* **Problem details**
Could you retype the lines below, starting at the line holding "achspielen, die von der" and stopping at the line holding "Accessoires", inclusive? Copy them exactly and drop the images.

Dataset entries
+ + +

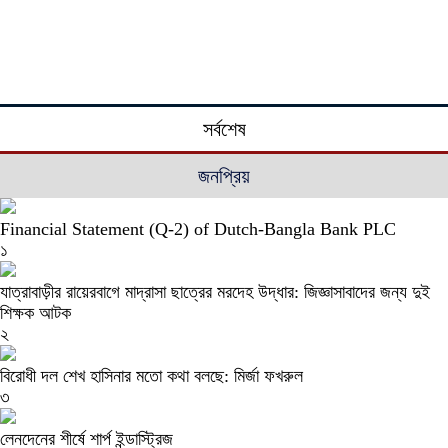
সর্বশেষ
জনপ্রিয়
Financial Statement (Q-2) of Dutch-Bangla Bank PLC
১
যাত্রাবাড়ীর রায়েরবাগে মাদ্রাসা ছাত্রের মরদেহ উদ্ধার: জিজ্ঞাসাবাদের জন্য দুই
শিক্ষক আটক
২
বিরোধী দল শেখ হাসিনার মতো কথা বলছে: মির্জা ফখরুল
৩
লেনদেনের শীর্ষে শার্প ইন্ডাস্ট্রিজ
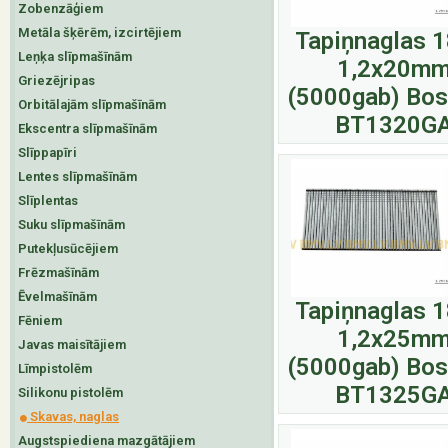
Zobenzāģiem
Metāla šķērēm, izcirtējiem
Tapiņnaglas 
Leņķa slīpmašīnām
1,2x20m
Griezējripas
(5000gab) Bos
Orbitālajām slīpmašīnām
BT1320G
Ekscentra slīpmašīnām
Slīppapīri
Lentes slīpmašīnām
Slīplentas
Suku slīpmašīnām
Putekļusūcējiem
Frēzmašīnām
Ēvelmašīnām
Tapiņnaglas 
Fēniem
1,2x25m
Javas maisītājiem
(5000gab) Bos
Līmpistolēm
BT1325G
Silikonu pistolēm
Skavas, naglas
Augstspiediena mazgātājiem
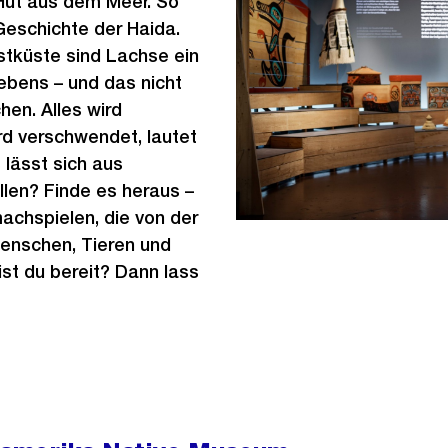
Hut aus dem Meer. So
 Geschichte der Haida.
tküste sind Lachse ein
Lebens ­– und das nicht
chen. Alles wird
rd verschwendet, lautet
 lässt sich aus
len? Finde es heraus –
achspielen, die von der
enschen, Tieren und
ist du bereit? Dann lass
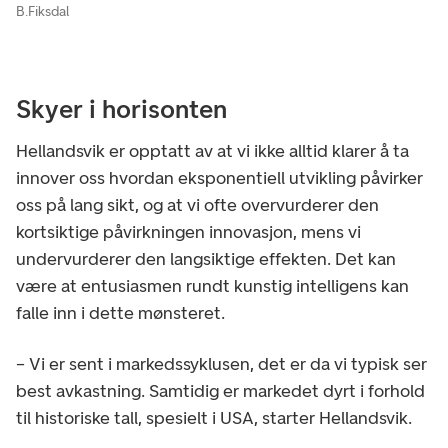
B.Fiksdal
Skyer i horisonten
Hellandsvik er opptatt av at vi ikke alltid klarer å ta
innover oss hvordan eksponentiell utvikling påvirker
oss på lang sikt, og at vi ofte overvurderer den
kortsiktige påvirkningen innovasjon, mens vi
undervurderer den langsiktige effekten. Det kan
være at entusiasmen rundt kunstig intelligens kan
falle inn i dette mønsteret.
– Vi er sent i markedssyklusen, det er da vi typisk ser
best avkastning. Samtidig er markedet dyrt i forhold
til historiske tall, spesielt i USA, starter Hellandsvik.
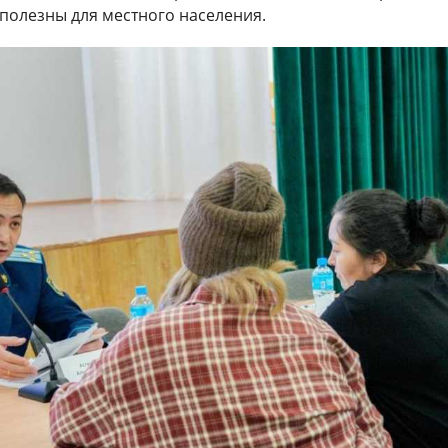
 полезны для местного населения.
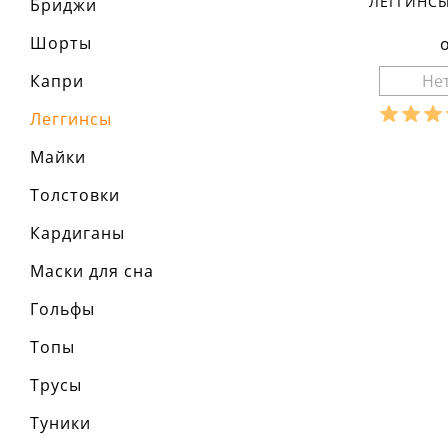
ЛЕГГИНСЫ
Бриджи
Шорты
Капри
Леггинсы
Разме
Майки
Ха
Толстовки
материа
состав т
Кардиганы
5% элас
сезон:
стиль:
Маски для сна
крой:
о
назначе
Гольфы
трениро
детали:
Топы
Трусы
Туники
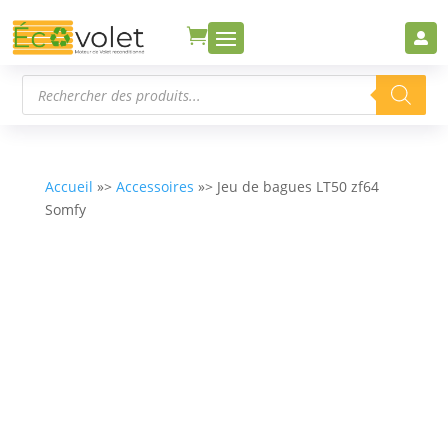


Recherche
de
produits
Accueil
»>
Accessoires
»> Jeu de bagues LT50 zf64
Somfy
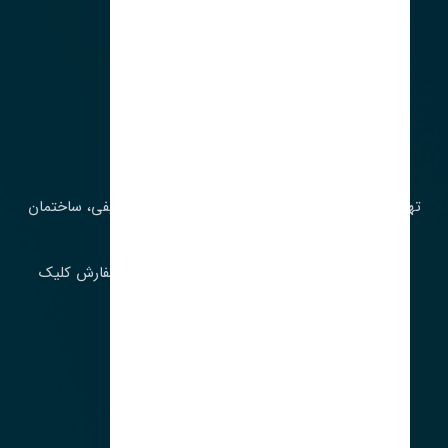
آدرس‌
تهران، چراغ برق، خیابان ملت، روبروی کوچۀ میرشریفی، ساختمان
بیستون
برای اطلاع از موجودی و قیمت به روز روی ثبت سفارش کلیک
فرمایید.
ارسـال فـوری بـه سـراسـر ایـران
ساعت کاری ۹ تا ١٧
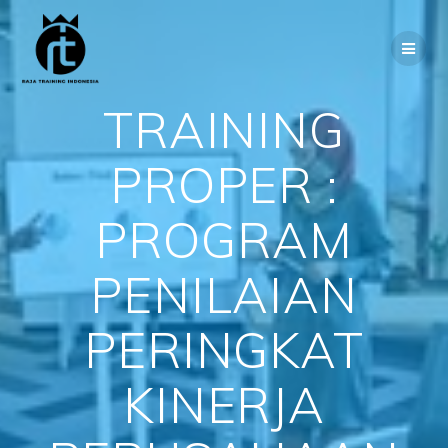
Skip
to
content
TRAINING
PROPER :
PROGRAM
PENILAIAN
PERINGKAT
KINERJA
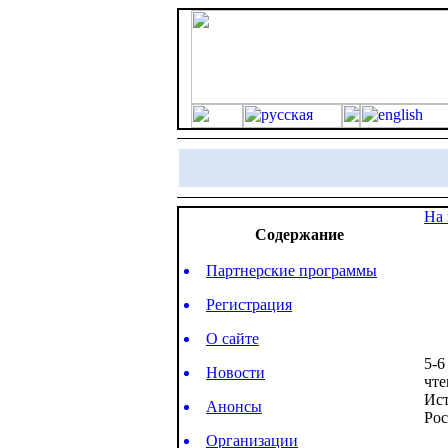
На 
Содержание
Партнерские программы
Регистрация
О сайте
5-6
Новости
чте
Ист
Анонсы
Ро
Организации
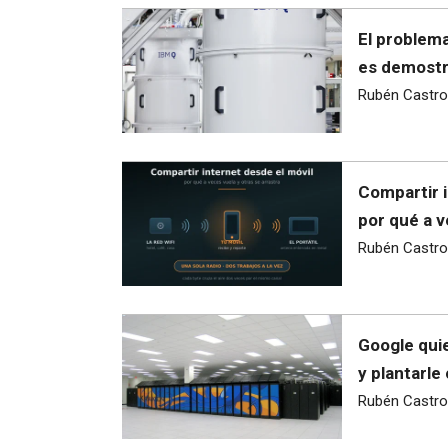
El problema
es demostra
Rubén Castro
Compartir i
por qué a v
Rubén Castro
Google quie
y plantarle
Rubén Castro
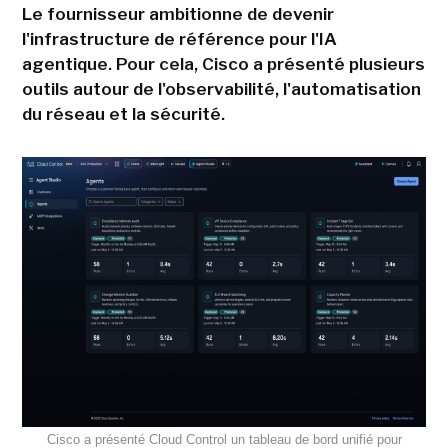
Le fournisseur ambitionne de devenir
l'infrastructure de référence pour l'IA
agentique. Pour cela, Cisco a présenté plusieurs
outils autour de l'observabilité, l'automatisation
du réseau et la sécurité.
Cisco a présenté Cloud Control un tableau de bord unifié pour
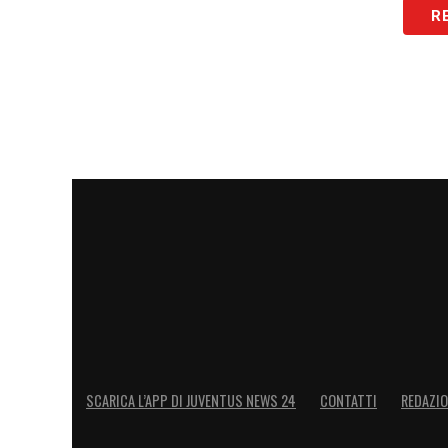
R
LA PLAYLIST DELLE NOSTRE TOP NEW
SCARICA L’APP DI JUVENTUS NEWS 24
CONTATTI
REDAZI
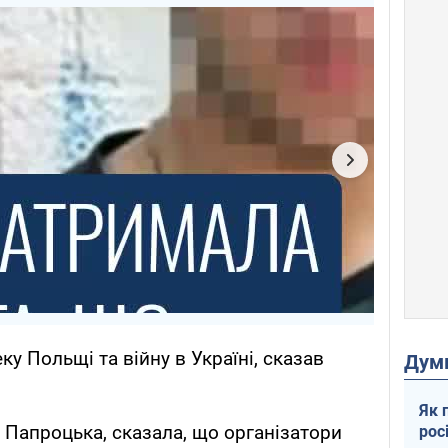
у Польщі та війну в Україні, сказав
Дум
Як 
Папроцька, сказала, що організатори
рос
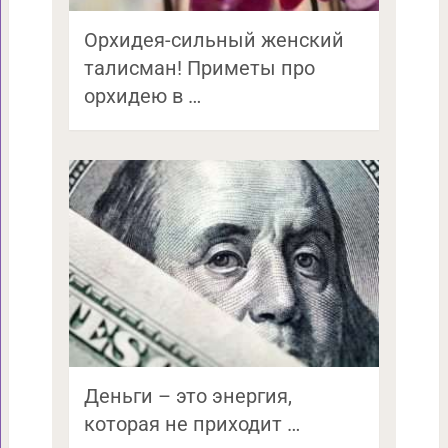
Орхидея-сильный женский
талисман! Приметы про
орхидею в …
Деньги – это энергия,
которая не приходит …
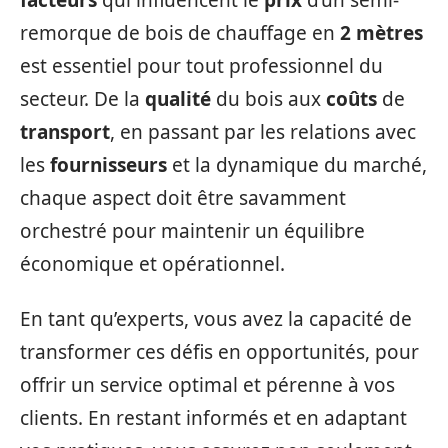
remorque de bois de chauffage en
2 mètres
est essentiel pour tout professionnel du
secteur. De la
qualité
du bois aux
coûts
de
transport
, en passant par les relations avec
les
fournisseurs
et la dynamique du marché,
chaque aspect doit être savamment
orchestré pour maintenir un équilibre
économique et opérationnel.
En tant qu’experts, vous avez la capacité de
transformer ces défis en opportunités, pour
offrir un service optimal et pérenne à vos
clients. En restant informés et en adaptant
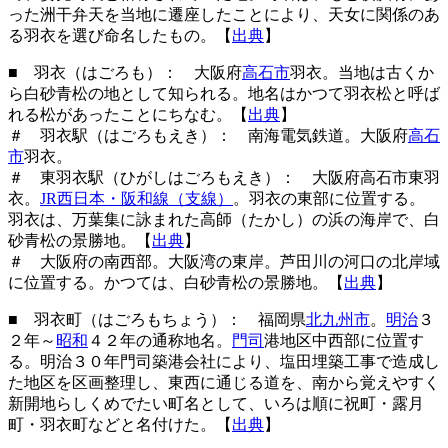
った洲干弁天を当地に遷座したことにより、天女に関係のあ
る羽衣を選び命名したもの。【
出典
】
■ 羽衣（はごろも）： 大阪府
高石市
羽衣。当地は古くか
ら白砂青松の地として知られる。地名はかつて羽衣松と呼ば
れる松があったことにちなむ。【
出典
】
＃ 羽衣駅（はごろもえき）： 南海電気鉄道。大阪府
高石
市
羽衣。
＃ 東羽衣駅（ひがしはごろもえき）： 大阪府高石市東羽
衣。
JR西日本・阪和線（支線）
。羽衣の東部に位置する。
羽衣は、万葉集に詠まれた高師（たかし）の浜の海岸で、白
砂青松の景勝地。【
出典
】
＃ 大阪府の南西部。大阪湾の東岸。芦田川の河口の北岸域
に位置する。かつては、白砂青松の景勝地。【
出典
】
■ 羽衣町（はごろもちょう）： 福岡県
北九州市
。
明治
３
２年～
昭和
４２年の通称地名。
門司
港地区中西部に位置す
る。明治３０年門司築港会社により、塩田埋築工事で造成し
た地区を区画整理し、東西に通じる道を、南から覚えやすく
新開地らしくめでたい町名として、いろは順に祝町・露月
町・羽衣町などと名付けた。【
出典
】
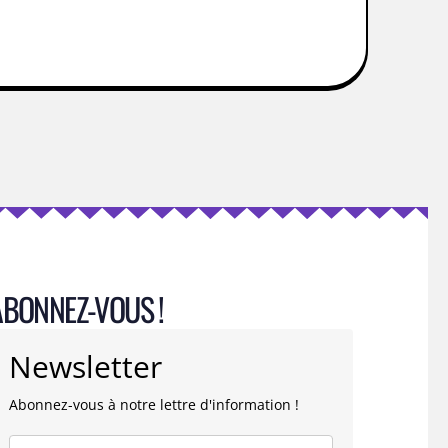
ABONNEZ-VOUS !
Newsletter
Abonnez-vous à notre lettre d'information !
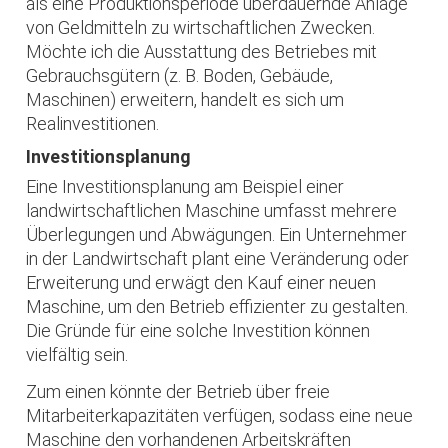
als eine Produktionsperiode überdauernde Anlage
von Geldmitteln zu wirtschaftlichen Zwecken.
Möchte ich die Ausstattung des Betriebes mit
Gebrauchsgütern (z. B. Boden, Gebäude,
Maschinen) erweitern, handelt es sich um
Realinvestitionen.
Investitionsplanung
Eine Investitionsplanung am Beispiel einer
landwirtschaftlichen Maschine umfasst mehrere
Überlegungen und Abwägungen. Ein Unternehmer
in der Landwirtschaft plant eine Veränderung oder
Erweiterung und erwägt den Kauf einer neuen
Maschine, um den Betrieb effizienter zu gestalten.
Die Gründe für eine solche Investition können
vielfältig sein.
Zum einen könnte der Betrieb über freie
Mitarbeiterkapazitäten verfügen, sodass eine neue
Maschine den vorhandenen Arbeitskräften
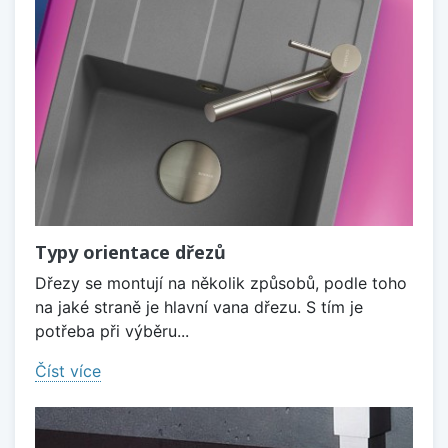
Typy orientace dřezů
Dřezy se montují na několik způsobů, podle toho
na jaké straně je hlavní vana dřezu. S tím je
potřeba při výběru...
Číst více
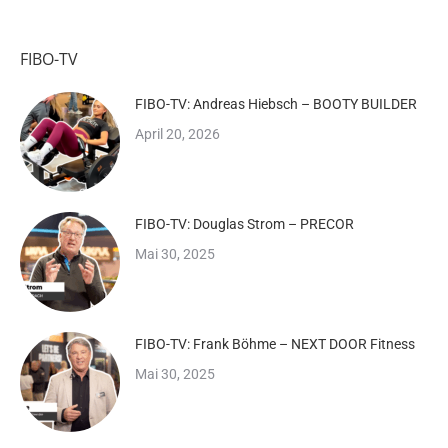
FIBO-TV
FIBO-TV: Andreas Hiebsch – BOOTY BUILDER
April 20, 2026
FIBO-TV: Douglas Strom – PRECOR
Mai 30, 2025
FIBO-TV: Frank Böhme – NEXT DOOR Fitness
Mai 30, 2025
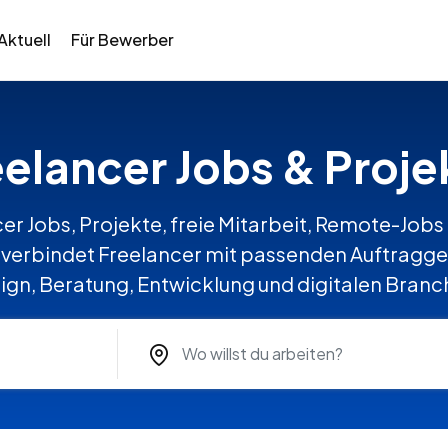
Aktuell
Für Bewerber
eelancer Jobs & Proje
er Jobs, Projekte, freie Mitarbeit, Remote-Jobs 
erbindet Freelancer mit passenden Auftraggeb
ign, Beratung, Entwicklung und digitalen Branc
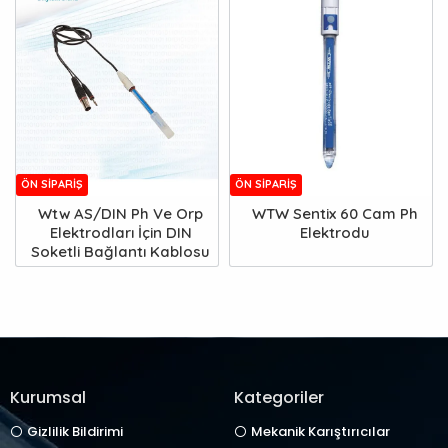
ÖN SIPARIŞ
ÖN SIPARIŞ
Wtw AS/DIN Ph Ve Orp
WTW Sentix 60 Cam Ph
Elektrodları İçin DIN
Elektrodu
Soketli Bağlantı Kablosu
Kurumsal
Kategoriler
Gizlilik Bildirimi
Mekanik Karıştırıcılar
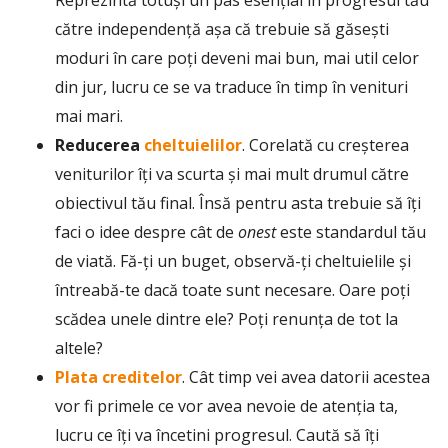
către independență așa că trebuie să găsești
moduri în care poți deveni mai bun, mai util celor
din jur, lucru ce se va traduce în timp în venituri
mai mari.
Reducerea
cheltuielilor
. Corelată cu creșterea
veniturilor îți va scurta și mai mult drumul către
obiectivul tău final. Însă pentru asta trebuie să îți
faci o idee despre cât de
onest
este standardul tău
de viată. Fă-ți un buget, observă-ți cheltuielile și
întreabă-te dacă toate sunt necesare. Oare poți
scădea unele dintre ele? Poți renunța de tot la
altele?
Plata creditelor
. Cât timp vei avea datorii acestea
vor fi primele ce vor avea nevoie de atenția ta,
lucru ce îți va încetini progresul. Caută să îți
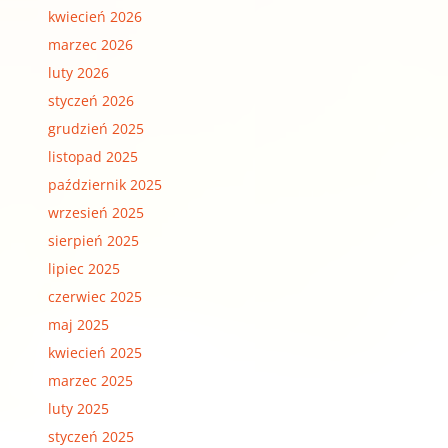
kwiecień 2026
marzec 2026
luty 2026
styczeń 2026
grudzień 2025
listopad 2025
październik 2025
wrzesień 2025
sierpień 2025
lipiec 2025
czerwiec 2025
maj 2025
kwiecień 2025
marzec 2025
luty 2025
styczeń 2025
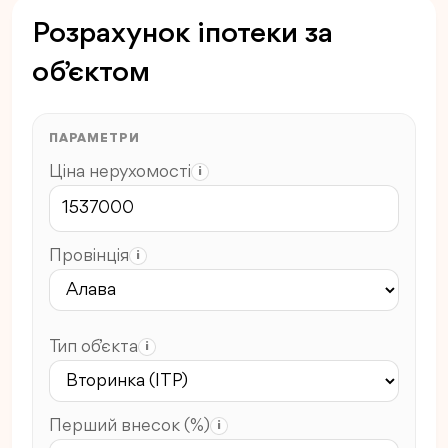
Розрахунок іпотеки за
об’єктом
ПАРАМЕТРИ
Ціна нерухомості
i
Провінція
i
Тип об’єкта
i
Перший внесок (%)
i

+ + +

* **Finished exercise**
achspielen, die von der
enschen, Tieren und
ist du bereit? Dann lass
B.Fiksdal
Skyer i horisonten
Hellandsvik er opptatt av at vi ikke alltid klarer å ta
innover oss hvordan eksponentiell utvikling påvirker
oss på lang sikt, og at vi ofte overvurderer den
kortsiktige påvirkningen innovasjon, mens vi
undervurderer den langsiktige effekten. Det kan
være at entusiasmen rundt kunstig intelligens kan
falle inn i dette mønsteret.
– Vi er sent i markedssyklusen, det er da vi typisk ser
best avkastning. Samtidig er markedet dyrt i forhold
til historiske tall, spesielt i USA, starter Hellandsvik.
 полезны для местного населения.
ЛЕГГИНСЫ
Бриджи
Шорты
Капри
Леггинсы
Разме
Майки
Ха
Толстовки
материа
состав т
Кардиганы
5% элас
сезон:
стиль:
Маски для сна
крой:
о
назначе
Гольфы
трениро
детали:
Топы
Трусы
Туники


Recherche
de
produits
Accueil
»>
Accessoires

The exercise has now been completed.